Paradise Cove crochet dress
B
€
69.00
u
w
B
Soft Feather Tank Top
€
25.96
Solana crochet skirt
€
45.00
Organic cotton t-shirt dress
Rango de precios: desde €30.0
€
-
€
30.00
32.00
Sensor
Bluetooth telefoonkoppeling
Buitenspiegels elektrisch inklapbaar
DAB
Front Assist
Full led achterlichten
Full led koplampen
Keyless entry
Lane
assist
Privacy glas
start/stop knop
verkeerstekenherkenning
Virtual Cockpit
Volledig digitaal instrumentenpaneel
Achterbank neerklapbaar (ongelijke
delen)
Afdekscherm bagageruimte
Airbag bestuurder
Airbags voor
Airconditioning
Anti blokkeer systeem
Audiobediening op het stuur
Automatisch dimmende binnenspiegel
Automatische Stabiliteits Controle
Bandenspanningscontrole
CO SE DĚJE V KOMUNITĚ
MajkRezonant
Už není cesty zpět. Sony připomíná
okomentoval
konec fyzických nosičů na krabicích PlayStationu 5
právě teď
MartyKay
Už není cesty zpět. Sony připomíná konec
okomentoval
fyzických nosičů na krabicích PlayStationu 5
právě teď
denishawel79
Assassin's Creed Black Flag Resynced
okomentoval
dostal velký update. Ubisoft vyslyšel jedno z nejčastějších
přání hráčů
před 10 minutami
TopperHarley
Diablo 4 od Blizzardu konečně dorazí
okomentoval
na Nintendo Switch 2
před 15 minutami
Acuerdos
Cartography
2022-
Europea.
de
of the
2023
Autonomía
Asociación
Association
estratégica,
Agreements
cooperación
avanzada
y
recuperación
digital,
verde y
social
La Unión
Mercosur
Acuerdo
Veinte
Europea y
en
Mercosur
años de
※ ※ ※
Task objective:
Each line above that contains the word "není" must be copied.

Task answer:
Už není cesty zpět. Sony připomíná
Už není cesty zpět. Sony připomíná konec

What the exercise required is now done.